Pour lutter contre l’insalubrité urbaine, Kinshasa va appliquer, à partir du 2 mars 2026, un dispositif plus strict de contrôle et de gestion des déchets ménagers, dans le cadre du programme « Kinshasa Ezo Bonga », porté par le gouverneur Daniel Bumba,
Cette décision intervient dans un contexte particulièrement préoccupant. La capitale congolaise fait face à une véritable crise de gestion des déchets. Avec une population estimée à plus de 12 millions d’habitants, Kinshasa produit chaque jour entre 5 600 et 10 000 tonnes d’ordures. L’inefficacité du système de collecte, l’urbanisation anarchique et l’indiscipline d’une partie de la population ont favorisé la prolifération de décharges sauvages qui envahissent rues, caniveaux et rivières, aggravant au passage les risques d’inondations et de pollution des sols et de l’eau.
Face à cette situation, la Régie des déchets de Kinshasa (REGEDEK) a annoncé le renforcement des contrôles sur toute la chaîne d’évacuation des déchets.

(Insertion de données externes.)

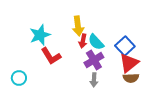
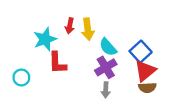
red arrow: (83, 41) -> (70, 26), moved
red L-shape: (51, 56) -> (57, 63), turned 30
cyan circle: (19, 78) -> (21, 77), moved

L’objectif est de mettre fin au désordre observé dans plusieurs communes et imposer une gestion plus moderne, structurée et responsable des ordures ménagères. Des initiatives citoyennes comme le Clean Up Day 2025, qui a permis de collecter 1 255 kilogrammes de déchets, ont montré la prise de conscience progressive, mais les autorités estiment que des mesures plus contraignantes sont désormais nécessaires.
Pour préparer cette phase décisive, une délégation mixte composée notamment de la direction générale de la REGEDEK, du bourgmestre de la commune de Gombe, d’associations de jeunes ainsi que du chef du quartier Cliniques s’est rendue sur le terrain le samedi 14 février. Cette descente visait à sensibiliser les ménages, les petites et moyennes entreprises ainsi que les collecteurs avant l’entrée en vigueur des nouvelles règles.
Au cœur de la réforme figure l’obligation du tri sélectif. Désormais, les habitants devront séparer leurs déchets selon un code couleur précis c’est-à-dire les sacs jaunes pour les déchets organiques, les sacs bleus pour les inorganiques et les sacs transparents pour les plastiques. Par cette mesure, les autorités veulent encourager des comportements écologiques responsables et faciliter, à terme, le traitement des déchets dans une ville où il n’existe toujours pas de système centralisé pleinement opérationnel. Aujourd’hui encore, une grande partie des déchets finit brûlée à ciel ouvert, jetée dans les caniveaux ou abandonnée dans des dépotoirs sauvages.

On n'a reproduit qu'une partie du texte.